Raeburn is the 2012 American Chemical Society (ACS) Grady-Stack Award Winner for Interpreting Chemistry for the Public. He has been the science editor and a senior writer at Business Week, and the science editor and chief science correspondent of The Associated Press. He writes for The New York Times Sunday Magazine, Scientific American, Psychology Today, The Washington Post, Discover, Popular Science, Child, Self, Technology Review and other newspapers and magazines.

Raeburn is a past president of the National Association of Science Writers and a recipient of its Science in Society Journalism Award.

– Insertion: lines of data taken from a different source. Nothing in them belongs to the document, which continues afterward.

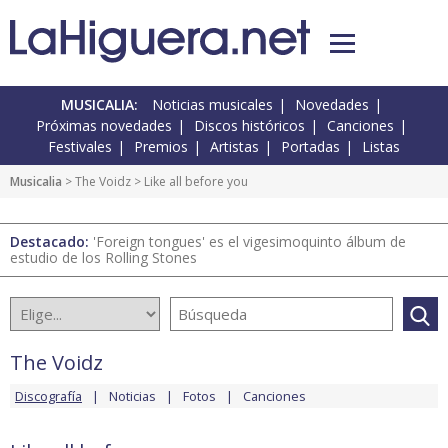
MUSICALIA:
Noticias musicales
Novedades
Próximas novedades
Discos históricos
Canciones
Festivales
Premios
Artistas
Portadas
Listas
Musicalia
>
The Voidz
> Like all before you
Destacado:
'Foreign tongues' es el vigesimoquinto álbum de
estudio de los Rolling Stones
The Voidz
Discografía
Noticias
Fotos
Canciones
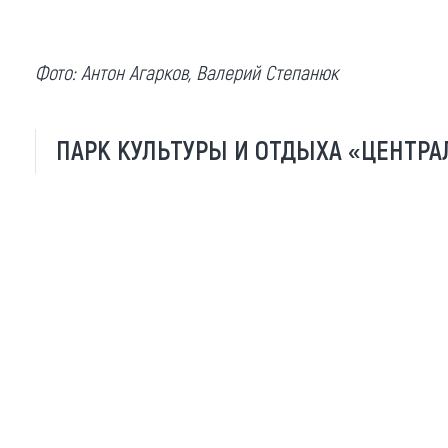
Фото: Антон Агарков, Валерий Степанюк
ПАРК КУЛЬТУРЫ И ОТДЫХА «ЦЕНТРА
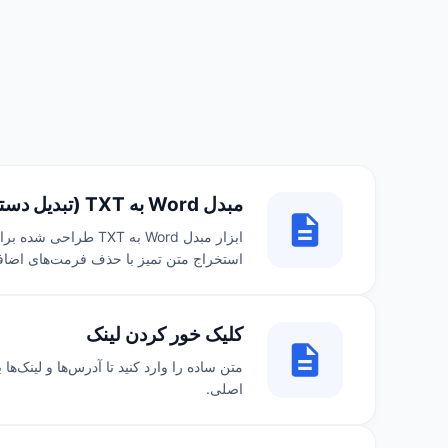
مبدل Word به TXT (تبدیل دسته‌ای Word به متن ساده TXT آنلاین)
استخراج متن تمیز با حذف فرمت‌های اضافی. پ
کلیک خور کردن لینک
متن ساده را وارد کنید تا آدرس‌ها و لینک‌
اصلی.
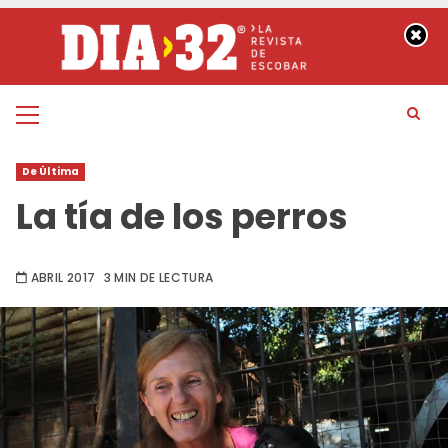
Saltar
al
contenido
Menú
principal
De Última
La tía de los perros
ABRIL 2017
3 MIN DE LECTURA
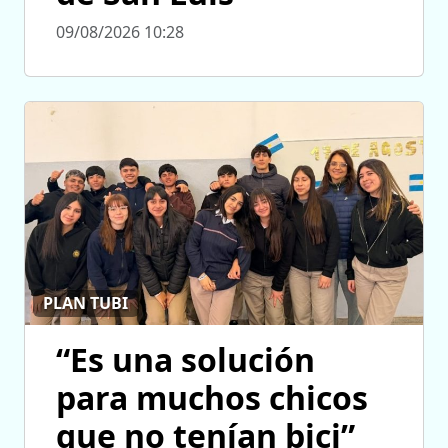
09/08/2026 10:28
PLAN TUBI
“Es una solución
para muchos chicos
que no tenían bici”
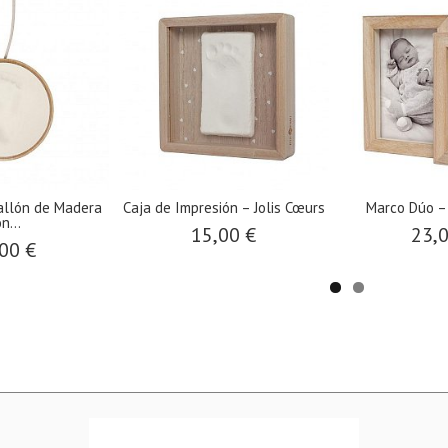
allón de Madera
​Caja de Impresión – Jolis Cœurs
Marco Dúo – 
n...
15,00 €
23,
00 €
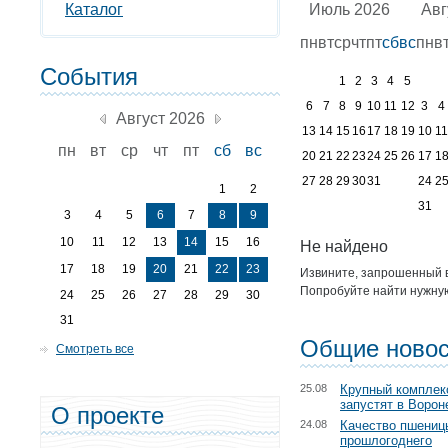
Каталог
Июль 2026
Авг
пн
вт
ср
чт
пт
сб
вс
пн
в
События
1
2
3
4
5
6
7
8
9
10
11
12
3
4
Август 2026
13
14
15
16
17
18
19
10
11
пн
вт
ср
чт
пт
сб
вс
20
21
22
23
24
25
26
17
1
27
28
29
30
31
24
2
1
2
31
3
4
5
6
7
8
9
10
11
12
13
14
15
16
Не найдено
17
18
19
20
21
22
23
Извините, запрошенный в
Попробуйте найти нужную
24
25
26
27
28
29
30
31
Общие новос
Смотреть все
25.08
Крупный комплек
запустят в Ворон
О проекте
24.08
Качество пшениц
прошлогоднего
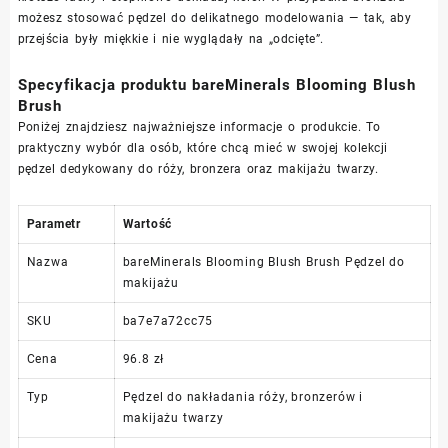
możesz stosować pędzel do delikatnego modelowania — tak, aby
przejścia były miękkie i nie wyglądały na „odcięte”.
Specyfikacja produktu bareMinerals Blooming Blush
Brush
Poniżej znajdziesz najważniejsze informacje o produkcie. To
praktyczny wybór dla osób, które chcą mieć w swojej kolekcji
pędzel dedykowany do róży, bronzera oraz makijażu twarzy.
Parametr
Wartość
Nazwa
bareMinerals Blooming Blush Brush Pędzel do
makijażu
SKU
ba7e7a72cc75
Cena
96.8 zł
Typ
Pędzel do nakładania róży, bronzerów i
makijażu twarzy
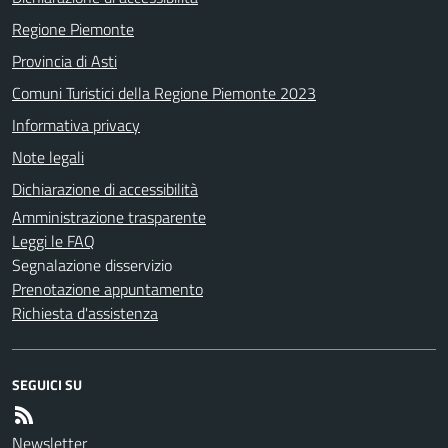
Regione Piemonte
Provincia di Asti
Comuni Turistici della Regione Piemonte 2023
Informativa privacy
Note legali
Dichiarazione di accessibilità
Amministrazione trasparente
Leggi le FAQ
Segnalazione disservizio
Prenotazione appuntamento
Richiesta d'assistenza
SEGUICI SU
Newsletter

A native of Detroit, Raeburn now lives and works in New York City with his wife, writer Elizabeth DeVita and their sons Henry and Luke.

Works 
His book Do Fathers Matter? was published June 3, 2014 by Scientific American/Farrar, Straus and Giroux. His book Acquainted with the Night is a memoir that tells of raising children with depression and bipolar disorder. In 2016, Raeburn and coauthor Kevin Zollman published The Game Theorist's Guide to Parenting. His previous books include Mars, published by the National Geographic Society in 1998, and The Last Harvest, published by Simon & Schuster in 1995.

See also 
 Elizabeth DeVita-Raeburn

External links 
Raeburn's home page

References 
 Raeburn, Paul. "Acquainted with the Night, a memoir of raising children with depression and bipolar disorder", Broadway Books, New York, 2004.  .
 Raeburn, Paul. "Mars: Uncovering the Secrets of the Red Planet", National Geographic Society, Washington, D.C., 1998. .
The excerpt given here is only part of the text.